*EXERCISE:* The answer should hold every line of the listing, unchanged and free of images.

*AVAILABLE DATA:*
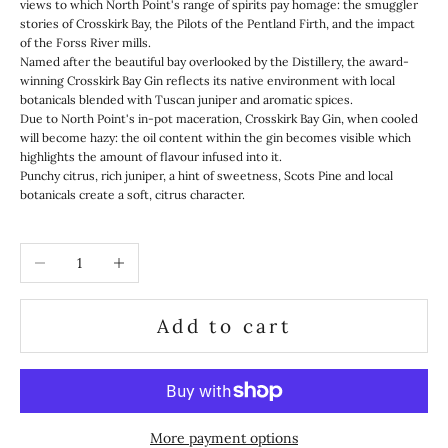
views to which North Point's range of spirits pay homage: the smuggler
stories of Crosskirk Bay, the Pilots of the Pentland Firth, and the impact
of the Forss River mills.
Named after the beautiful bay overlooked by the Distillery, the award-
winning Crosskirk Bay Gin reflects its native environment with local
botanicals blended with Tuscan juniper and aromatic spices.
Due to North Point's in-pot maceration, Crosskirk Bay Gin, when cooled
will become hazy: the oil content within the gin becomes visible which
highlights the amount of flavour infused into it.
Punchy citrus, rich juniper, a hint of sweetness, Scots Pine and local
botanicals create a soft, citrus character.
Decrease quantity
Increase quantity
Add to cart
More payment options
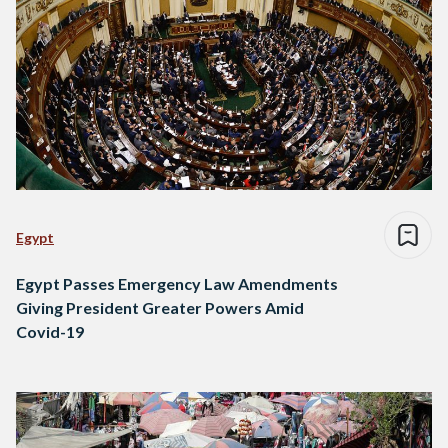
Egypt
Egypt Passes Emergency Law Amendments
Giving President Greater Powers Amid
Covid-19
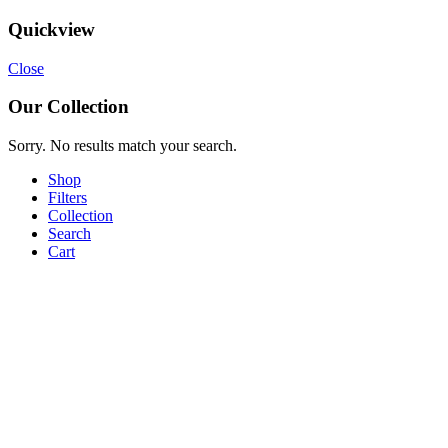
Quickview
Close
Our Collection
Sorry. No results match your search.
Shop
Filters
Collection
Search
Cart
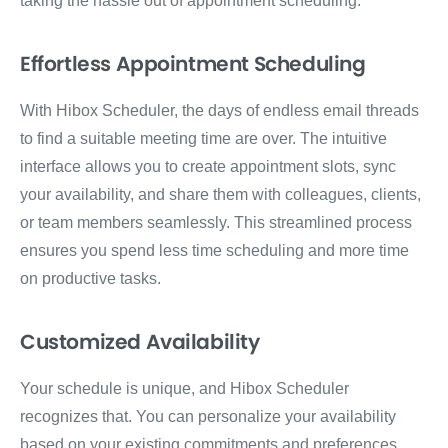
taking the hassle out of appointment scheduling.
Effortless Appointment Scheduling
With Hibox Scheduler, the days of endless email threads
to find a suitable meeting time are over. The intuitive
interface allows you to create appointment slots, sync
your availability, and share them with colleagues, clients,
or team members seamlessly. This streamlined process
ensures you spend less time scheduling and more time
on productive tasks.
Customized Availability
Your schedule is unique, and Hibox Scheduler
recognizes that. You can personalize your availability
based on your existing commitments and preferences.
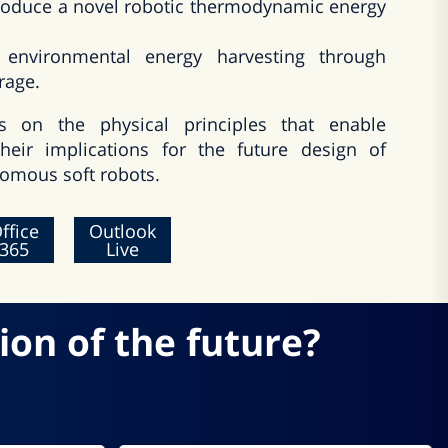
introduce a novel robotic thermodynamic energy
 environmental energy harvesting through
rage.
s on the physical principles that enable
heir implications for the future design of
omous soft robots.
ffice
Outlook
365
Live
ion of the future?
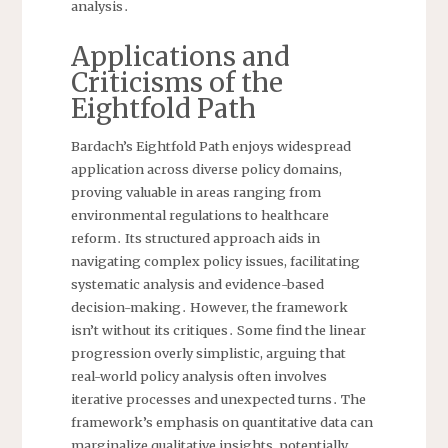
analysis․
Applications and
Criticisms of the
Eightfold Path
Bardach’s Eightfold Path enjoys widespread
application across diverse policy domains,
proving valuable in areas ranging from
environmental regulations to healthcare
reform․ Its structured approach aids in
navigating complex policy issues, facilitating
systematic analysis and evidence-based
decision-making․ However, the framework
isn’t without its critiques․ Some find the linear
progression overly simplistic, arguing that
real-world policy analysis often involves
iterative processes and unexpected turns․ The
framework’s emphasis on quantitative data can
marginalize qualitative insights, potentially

*RESPONSE AREA:*
views to which North Point's range of spirits pay homage: the smuggler
stories of Crosskirk Bay, the Pilots of the Pentland Firth, and the impact
of the Forss River mills.
Named after the beautiful bay overlooked by the Distillery, the award-
winning Crosskirk Bay Gin reflects its native environment with local
botanicals blended with Tuscan juniper and aromatic spices.
Due to North Point's in-pot maceration, Crosskirk Bay Gin, when cooled
will become hazy: the oil content within the gin becomes visible which
highlights the amount of flavour infused into it.
Punchy citrus, rich juniper, a hint of sweetness, Scots Pine and local
botanicals create a soft, citrus character.
Decrease quantity
Increase quantity
Add to cart
More payment options
Egypt
Egypt Passes Emergency Law Amendments
Giving President Greater Powers Amid
Covid-19
Quickview
Close
Our Collection
Sorry. No results match your search.
Shop
Filters
Collection
Search
Cart
taking the hassle out of appointment scheduling.
Effortless Appointment Scheduling
With Hibox Scheduler, the days of endless email threads
to find a suitable meeting time are over. The intuitive
interface allows you to create appointment slots, sync
your availability, and share them with colleagues, clients,
or team members seamlessly. This streamlined process
ensures you spend less time scheduling and more time
on productive tasks.
Customized Availability
Your schedule is unique, and Hibox Scheduler
recognizes that. You can personalize your availability
based on your existing commitments and preferences.
introduce a novel robotic thermodynamic energy
 environmental energy harvesting through
rage.
s on the physical principles that enable
heir implications for the future design of
omous soft robots.
ffice
Outlook
365
Live
ion of the future?
analysis․
Applications and
Criticisms of the
Eightfold Path
Bardach’s Eightfold Path enjoys widespread
application across diverse policy domains,
proving valuable in areas ranging from
environmental regulations to healthcare
reform․ Its structured approach aids in
navigating complex policy issues, facilitating
systematic analysis and evidence-based
decision-making․ However, the framework
isn’t without its critiques․ Some find the linear
progression overly simplistic, arguing that
real-world policy analysis often involves
iterative processes and unexpected turns․ The
framework’s emphasis on quantitative data can
marginalize qualitative insights, potentially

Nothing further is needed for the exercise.